Tsakos Energy Navigation Limited (TEN) announced that its Board of Directors has authorized a new share repurchase program on the company’s common shares allocating up to $20 million for purchases in the open market and in other transactions. The timing of any share purchases, the prices and the exact number of shares to be purchased will be dependent on market conditions. This is the fifth share repurchase program TEN’s Board has authorized since the initiation of the programs in 2005.
Since its listing in the NYSE in March of 2002, the company has generated approximately $1 billion in net income and has expanded its fleet from 26 to 50 vessels becoming one of the largest transporters of energy in the world. In the same period and prior to the announcement of this new program TEN has repurchased shares worth $82.58 million and paid dividends every year without any interruption in excess of $340 million to its shareholders. The last quarterly dividend payment of $0.15 per share was distributed on August 10, 2011 and it translates into an annualized yield of 8.5% based on the share closing price of $7.04 on August 9, 2011.
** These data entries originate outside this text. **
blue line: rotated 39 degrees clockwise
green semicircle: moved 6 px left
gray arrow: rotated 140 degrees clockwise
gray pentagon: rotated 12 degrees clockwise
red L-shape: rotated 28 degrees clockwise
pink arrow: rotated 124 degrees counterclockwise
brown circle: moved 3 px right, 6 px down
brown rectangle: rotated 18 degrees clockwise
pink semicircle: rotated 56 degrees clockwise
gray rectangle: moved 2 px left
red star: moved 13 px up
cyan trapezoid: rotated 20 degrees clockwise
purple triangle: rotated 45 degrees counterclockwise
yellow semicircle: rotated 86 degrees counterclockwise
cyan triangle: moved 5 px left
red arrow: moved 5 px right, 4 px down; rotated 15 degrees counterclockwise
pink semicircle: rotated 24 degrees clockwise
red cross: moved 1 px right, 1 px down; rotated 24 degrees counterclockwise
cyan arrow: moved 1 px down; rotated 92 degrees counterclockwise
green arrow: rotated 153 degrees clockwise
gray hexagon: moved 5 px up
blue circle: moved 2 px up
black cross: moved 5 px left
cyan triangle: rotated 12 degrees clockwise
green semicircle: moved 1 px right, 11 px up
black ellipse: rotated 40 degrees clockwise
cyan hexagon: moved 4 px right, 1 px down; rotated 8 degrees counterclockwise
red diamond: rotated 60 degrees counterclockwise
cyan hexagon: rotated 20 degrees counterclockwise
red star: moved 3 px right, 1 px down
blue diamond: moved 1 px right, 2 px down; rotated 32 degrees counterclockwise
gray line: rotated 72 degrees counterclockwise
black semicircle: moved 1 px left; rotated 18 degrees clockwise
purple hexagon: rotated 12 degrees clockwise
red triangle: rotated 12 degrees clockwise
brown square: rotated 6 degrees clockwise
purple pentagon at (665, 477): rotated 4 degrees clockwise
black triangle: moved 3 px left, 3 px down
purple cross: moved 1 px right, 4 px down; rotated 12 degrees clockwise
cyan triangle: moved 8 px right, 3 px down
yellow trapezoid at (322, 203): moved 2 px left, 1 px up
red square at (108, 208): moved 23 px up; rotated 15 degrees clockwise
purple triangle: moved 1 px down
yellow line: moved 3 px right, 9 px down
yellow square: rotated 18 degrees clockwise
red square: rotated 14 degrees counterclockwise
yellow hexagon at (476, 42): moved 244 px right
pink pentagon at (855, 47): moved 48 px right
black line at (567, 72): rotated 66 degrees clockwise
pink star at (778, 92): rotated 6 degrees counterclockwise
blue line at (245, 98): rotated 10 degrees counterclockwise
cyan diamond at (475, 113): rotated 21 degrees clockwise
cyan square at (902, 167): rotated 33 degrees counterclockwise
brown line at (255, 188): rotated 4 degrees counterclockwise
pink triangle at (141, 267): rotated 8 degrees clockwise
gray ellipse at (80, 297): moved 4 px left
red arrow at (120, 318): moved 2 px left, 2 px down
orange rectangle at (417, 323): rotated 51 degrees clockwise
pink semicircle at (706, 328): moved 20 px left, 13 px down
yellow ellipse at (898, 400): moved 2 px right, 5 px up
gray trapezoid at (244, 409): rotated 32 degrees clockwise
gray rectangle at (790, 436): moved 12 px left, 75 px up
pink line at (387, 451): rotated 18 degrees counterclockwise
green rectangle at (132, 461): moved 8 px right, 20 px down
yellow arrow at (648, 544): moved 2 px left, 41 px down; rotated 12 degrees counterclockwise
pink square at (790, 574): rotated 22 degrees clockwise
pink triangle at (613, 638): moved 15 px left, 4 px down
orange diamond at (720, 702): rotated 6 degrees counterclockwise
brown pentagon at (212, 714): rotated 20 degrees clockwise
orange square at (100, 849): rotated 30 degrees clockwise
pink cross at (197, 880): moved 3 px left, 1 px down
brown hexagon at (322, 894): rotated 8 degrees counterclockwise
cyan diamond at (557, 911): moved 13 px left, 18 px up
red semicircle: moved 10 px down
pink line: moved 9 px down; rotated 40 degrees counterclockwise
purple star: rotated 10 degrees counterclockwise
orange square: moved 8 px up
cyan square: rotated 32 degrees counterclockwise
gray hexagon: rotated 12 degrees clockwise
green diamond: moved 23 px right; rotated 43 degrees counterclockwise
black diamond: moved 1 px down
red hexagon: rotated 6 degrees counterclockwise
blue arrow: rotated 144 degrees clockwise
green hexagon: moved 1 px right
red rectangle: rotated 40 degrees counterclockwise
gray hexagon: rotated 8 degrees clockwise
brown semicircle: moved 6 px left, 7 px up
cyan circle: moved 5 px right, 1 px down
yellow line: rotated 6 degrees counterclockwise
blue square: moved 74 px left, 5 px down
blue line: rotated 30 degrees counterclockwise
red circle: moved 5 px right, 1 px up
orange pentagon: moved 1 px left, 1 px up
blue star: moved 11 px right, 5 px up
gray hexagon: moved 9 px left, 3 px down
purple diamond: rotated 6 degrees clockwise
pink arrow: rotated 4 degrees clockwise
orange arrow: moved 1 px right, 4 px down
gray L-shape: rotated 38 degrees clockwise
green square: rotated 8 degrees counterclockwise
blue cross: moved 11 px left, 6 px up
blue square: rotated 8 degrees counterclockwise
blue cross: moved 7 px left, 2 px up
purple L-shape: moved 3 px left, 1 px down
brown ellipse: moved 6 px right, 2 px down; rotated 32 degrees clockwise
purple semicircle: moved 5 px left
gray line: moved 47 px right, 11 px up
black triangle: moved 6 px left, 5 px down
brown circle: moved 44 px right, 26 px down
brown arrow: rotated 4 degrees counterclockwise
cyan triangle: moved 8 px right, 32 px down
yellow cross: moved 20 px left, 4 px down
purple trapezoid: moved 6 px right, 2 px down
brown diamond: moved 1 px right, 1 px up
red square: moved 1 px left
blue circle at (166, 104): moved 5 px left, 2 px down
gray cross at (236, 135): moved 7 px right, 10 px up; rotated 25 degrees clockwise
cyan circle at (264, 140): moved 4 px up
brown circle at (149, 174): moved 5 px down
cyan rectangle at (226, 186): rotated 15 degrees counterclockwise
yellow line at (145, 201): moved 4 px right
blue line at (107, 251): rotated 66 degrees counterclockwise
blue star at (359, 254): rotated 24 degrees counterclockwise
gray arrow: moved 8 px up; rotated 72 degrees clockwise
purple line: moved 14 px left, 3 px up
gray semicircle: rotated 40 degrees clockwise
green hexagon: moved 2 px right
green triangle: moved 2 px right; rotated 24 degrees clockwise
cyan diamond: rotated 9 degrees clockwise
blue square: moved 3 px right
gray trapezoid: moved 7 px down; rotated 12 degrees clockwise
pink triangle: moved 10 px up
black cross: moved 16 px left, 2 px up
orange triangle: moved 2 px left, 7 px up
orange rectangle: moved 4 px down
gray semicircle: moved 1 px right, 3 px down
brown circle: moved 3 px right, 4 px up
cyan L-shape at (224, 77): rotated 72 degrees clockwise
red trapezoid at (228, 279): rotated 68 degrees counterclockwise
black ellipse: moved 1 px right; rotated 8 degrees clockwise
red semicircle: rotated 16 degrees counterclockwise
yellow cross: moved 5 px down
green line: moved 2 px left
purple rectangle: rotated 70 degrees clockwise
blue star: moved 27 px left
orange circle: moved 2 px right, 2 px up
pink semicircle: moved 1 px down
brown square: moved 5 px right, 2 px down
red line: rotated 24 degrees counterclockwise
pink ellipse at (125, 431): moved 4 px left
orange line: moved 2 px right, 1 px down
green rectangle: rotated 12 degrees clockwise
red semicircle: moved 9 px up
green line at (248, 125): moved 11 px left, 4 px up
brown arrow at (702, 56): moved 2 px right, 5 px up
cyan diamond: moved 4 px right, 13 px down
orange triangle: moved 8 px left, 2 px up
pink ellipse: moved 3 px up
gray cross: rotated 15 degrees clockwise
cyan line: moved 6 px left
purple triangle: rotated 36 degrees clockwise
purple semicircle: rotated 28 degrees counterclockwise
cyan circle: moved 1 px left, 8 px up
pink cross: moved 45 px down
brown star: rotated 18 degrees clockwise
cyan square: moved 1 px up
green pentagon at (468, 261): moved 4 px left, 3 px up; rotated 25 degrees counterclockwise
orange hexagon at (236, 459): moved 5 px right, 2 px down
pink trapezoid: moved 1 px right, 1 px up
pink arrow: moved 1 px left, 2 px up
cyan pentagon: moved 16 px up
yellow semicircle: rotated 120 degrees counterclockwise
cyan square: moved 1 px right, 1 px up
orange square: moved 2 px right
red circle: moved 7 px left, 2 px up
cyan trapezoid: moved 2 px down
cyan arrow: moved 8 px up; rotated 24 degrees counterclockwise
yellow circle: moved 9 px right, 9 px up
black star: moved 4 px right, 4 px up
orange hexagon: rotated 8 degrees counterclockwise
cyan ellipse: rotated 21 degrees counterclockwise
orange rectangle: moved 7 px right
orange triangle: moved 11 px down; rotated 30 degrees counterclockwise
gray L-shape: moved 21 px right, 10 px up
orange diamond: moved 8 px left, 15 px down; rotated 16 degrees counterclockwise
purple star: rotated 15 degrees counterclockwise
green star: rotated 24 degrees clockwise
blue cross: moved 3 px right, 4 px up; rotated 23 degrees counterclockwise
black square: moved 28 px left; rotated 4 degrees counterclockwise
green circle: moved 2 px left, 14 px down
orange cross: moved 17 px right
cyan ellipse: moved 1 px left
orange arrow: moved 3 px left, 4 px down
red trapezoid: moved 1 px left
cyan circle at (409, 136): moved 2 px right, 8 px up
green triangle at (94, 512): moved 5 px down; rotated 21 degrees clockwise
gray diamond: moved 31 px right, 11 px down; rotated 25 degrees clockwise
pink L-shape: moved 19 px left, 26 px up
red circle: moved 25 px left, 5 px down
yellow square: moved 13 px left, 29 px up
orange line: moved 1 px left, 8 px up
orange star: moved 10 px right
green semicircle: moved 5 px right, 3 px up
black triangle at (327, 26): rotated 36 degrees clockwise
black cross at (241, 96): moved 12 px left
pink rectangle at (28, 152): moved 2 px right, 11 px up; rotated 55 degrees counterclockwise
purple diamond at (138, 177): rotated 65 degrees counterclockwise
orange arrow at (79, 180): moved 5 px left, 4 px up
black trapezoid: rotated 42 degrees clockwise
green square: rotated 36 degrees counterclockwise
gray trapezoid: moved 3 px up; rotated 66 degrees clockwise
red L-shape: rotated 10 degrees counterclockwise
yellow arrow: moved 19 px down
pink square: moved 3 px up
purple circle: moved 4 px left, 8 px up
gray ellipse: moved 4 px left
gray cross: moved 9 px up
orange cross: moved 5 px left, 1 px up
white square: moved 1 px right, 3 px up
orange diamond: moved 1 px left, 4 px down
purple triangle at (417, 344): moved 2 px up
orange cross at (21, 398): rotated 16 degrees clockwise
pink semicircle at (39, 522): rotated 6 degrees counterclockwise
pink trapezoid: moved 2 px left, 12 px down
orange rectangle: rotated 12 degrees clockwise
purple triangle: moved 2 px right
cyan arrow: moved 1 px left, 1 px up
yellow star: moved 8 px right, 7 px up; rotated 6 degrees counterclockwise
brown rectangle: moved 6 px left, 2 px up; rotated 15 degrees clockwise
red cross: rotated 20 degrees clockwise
“Since we initiated our buyback programs in 2005 we have invested over $80 million in repurchasing our stock. Furthermore, as firm believers in the company’s ability to enhance its shareholders value, management and the founders (or the insiders) of TEN continue to buy shares in the company as their reported shareholding demonstrates, having raised their ownership in TEN from 31.2% after the NYSE listing in 2002 to over 35% at present,” stated George Saroglou, Chief Operating Officer of TEN. “While we remain committed to invest selectively in assets that meet our standards for attractive return, we believe that at current trading levels our dividend paying stock represents remarkable value and redeployment of available cash to buy back shares is an appropriate use of capital that enhances shareholder value. This new program reflects our confidence in our company’s long term prospects, along with our ability to generate strong cash flows even during these challenging times and to continue rewarding our shareholders with a sustainable and attractive dividend,” Mr. Saroglou concluded.